Ich begann, den Artikel zu lesen. Er widerte mich aber an. Ich legte ihn weg. Und dachte dazu: Hier will man am Fundament der Institution Ehe rütteln. Wer will das?
 
Eine Woche später, wieder in derselben Zeitung, treffe ich die erwähnte Foto nochmals an. Jetzt von Leserbriefen begleitet. Mit neuem Titel, einem Zitat der Patriarchatskritikerin Olympe de Gouges: Die Ehe ist das Grab der Liebe, mit dem aber nicht alle Reaktionen einig waren.

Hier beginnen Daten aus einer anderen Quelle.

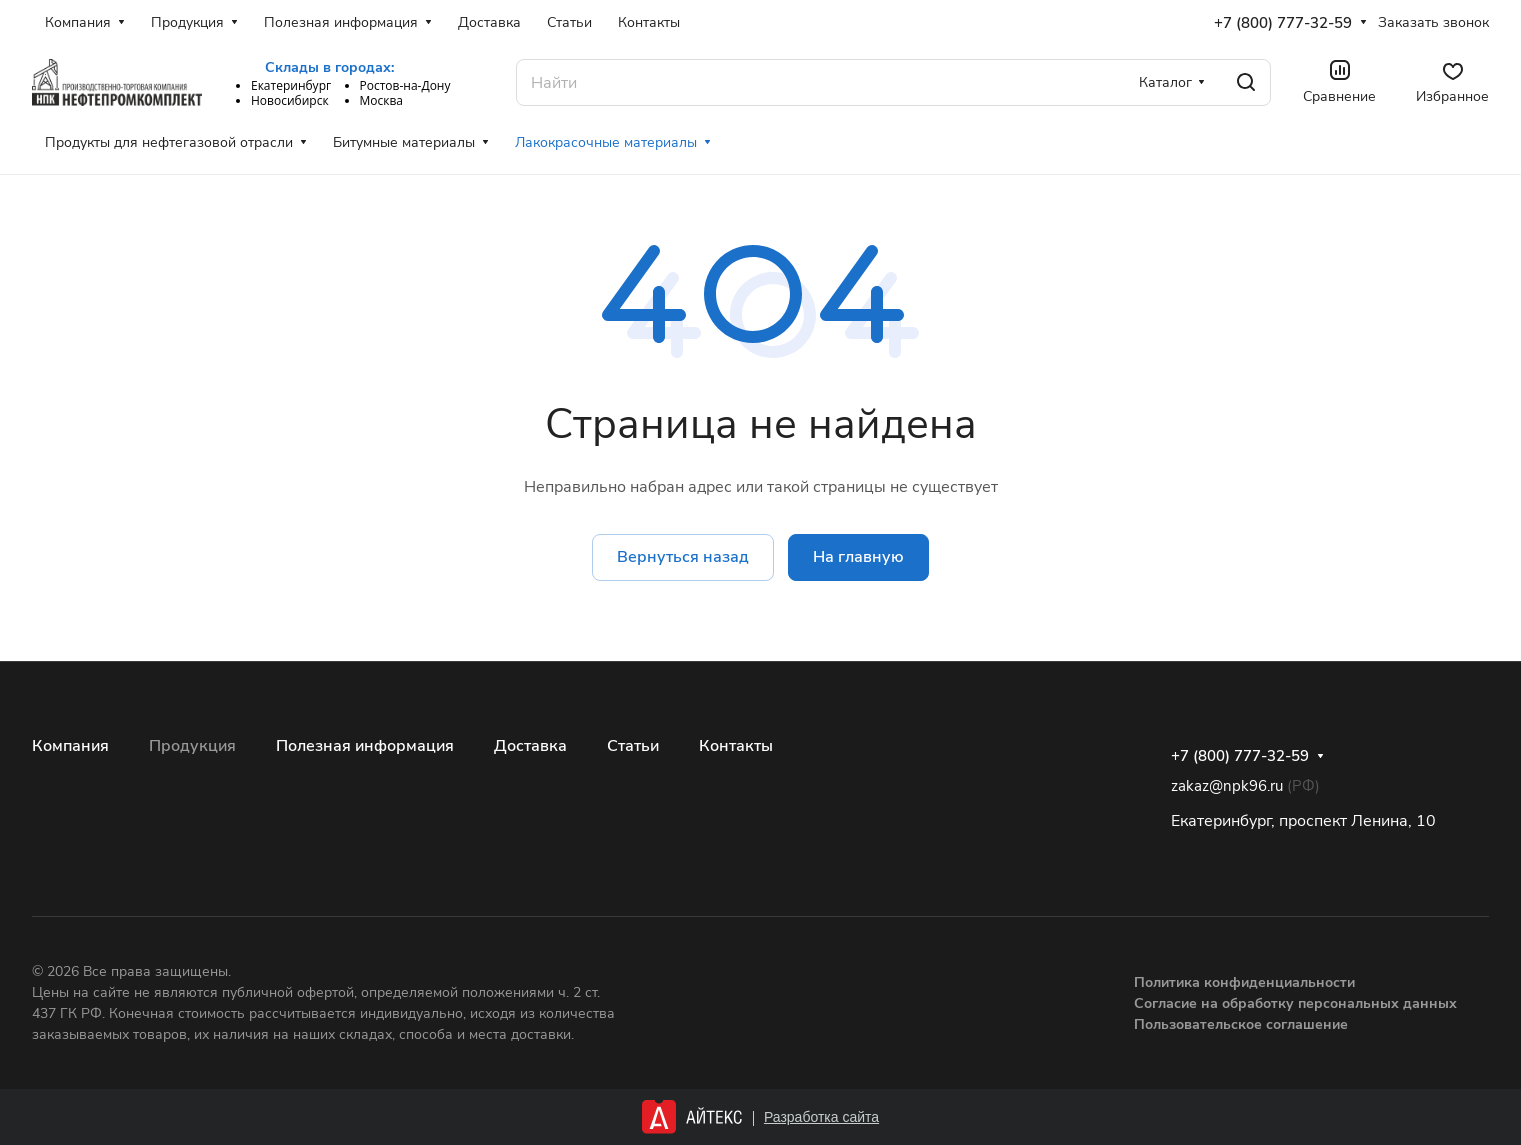 The image size is (1521, 1145). I want to click on Компания, so click(70, 746).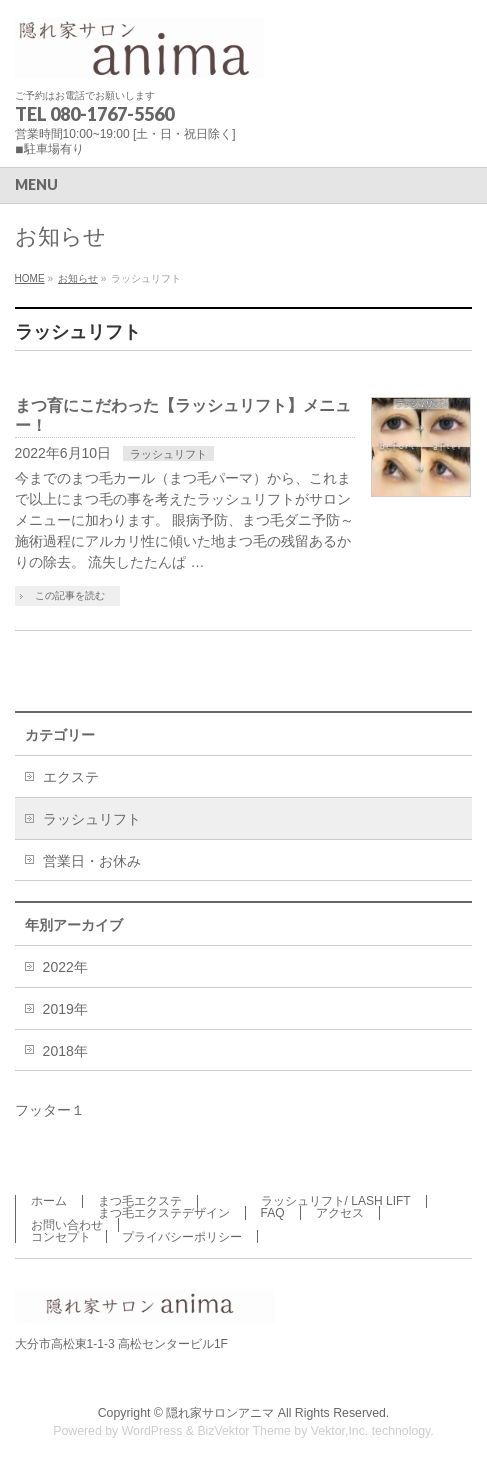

Ich kann Herrn M.G. aus Riehen nur zustimmen, dass dieser Beitrag den Eindruck erwecke, wer sich traditionell verheirate, sei ein Trottel oder Dummchen. Wer aber eine Home-Ehe eingehe, erfreue sich des grossen, erfüllenden Glücks.
 
Als ich meinem Mann die erwähnte Foto zeigte, sagte er, es habe mit der damaligen Fototechnik zu tun, dass die abgebildeten Personen etwas freudlos wirken. Um 1900 gab es noch keine Fotoapparate, wie wir sie heute benützen. Auch Schnappschüsse waren unbekannt.
 
Als noch mit Magnesiumblitz gearbeitet wurde, erklärte er mir, hätten die Personen einige Sekunden bewegungslos dastehen müssen. Sie durften sich erst wieder entspannen, nachdem der Fotograf das Zeichen dafür gegeben hatte. Darum spreche man von solchen Aufnahmen von Marmorfiguren, weil die Abzubildenden den Atem anhielten und in einer Art Starre verharrten.
 
Wissen das Fotografen von heute nicht? Oder wurde bewusst eine solche Foto publiziert, um die Ehe lächerlich zu machen? Und wenn sie das Grab der Liebe ist, wie es Olympe de Gouges gesagt haben soll, dann vielleicht darum, weil sie Liebe mit Sexualität verwechselt.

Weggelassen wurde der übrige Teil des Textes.